Berry’s child care committee has been holding listening sessions to hear from Granite Staters affected by child care shortage. He said he plans to work with that committee on drafting new child care legislation to be introduced next year.
He hopes they’ll focus on what he calls “long-term solutions” – cutting back on regulations to make it easier to open and operate a child care center and creating more pathways for high school graduates to join the child care workforce.
He also raised the challenge of the student-to-teacher ratios set by state licensing requirements.
For the youngest children in child care centers – those aged 6 weeks to 12 months – the state enforces a ratio of no more than four children to each adult. The ratios increase as children age, up to one adult per 15 kids age 5 and older.
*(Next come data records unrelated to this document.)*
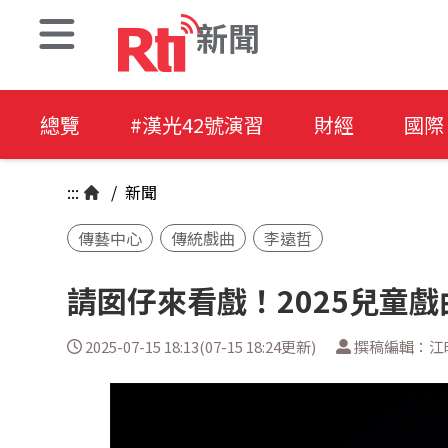
新聞
總覽
#漢光42號演習
財經
國際
:::
/
新聞
傳藝中心
傳統戲曲
李遠哲
請囡仔來看戲！2025兒童
2025-07-15 18:13(07-15 18:24更新)
撰稿編輯：江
Warden told the Bulletin that these ratios spell financial trouble for infant care. “Centers are offering infant and toddler spots almost at a deficit to themselves financially” and often use revenues from older students with higher student-to-teacher ratios to offset losses from taking in younger students, she said.
Though Berry expressed the need to prioritize safety, he thinks some of the ratios might need to be tweaked. He said he’s looking to address “that stranglehold that occurs right now with these infant and toddler rooms.”
But neither Warden nor Marianne Barter, who chairs the NH Child Care Advisory Council and spoke to the Bulletin in her personal capacity as executive director of two child care centers, support changing the ratios. They say caring for four infants at a time is hard enough as it is.
Warden and Barter said that the solution is more funding for child care – infant care programs, specifically.
“If we had a large influx of federal funds available specifically for infant programs, that would be hugely beneficial for families in the state,” she said.
Barter said she’s seen federal lawmakers focus on funding preschool programs, but she’d like that focus to shift. Preschool, she said, “is affordable care.” At her centers, she’s seen little to no waitlist for preschool. “The problem is infants,” Barter said.
A plan for universal pre-K and subsidies for child care were part of the Build Back Better Act that passed the U.S. House of Representatives in 2021, but these were not included in the Inflation Reduction Act that was signed into law by President Joe Biden last summer. That leaves changes to child care funding largely in the hands of state governments for now.
For parents like Plante, the Center Harbor mom who will be at home with infant Clover until November, increased infant care capacity in the state would make all the difference.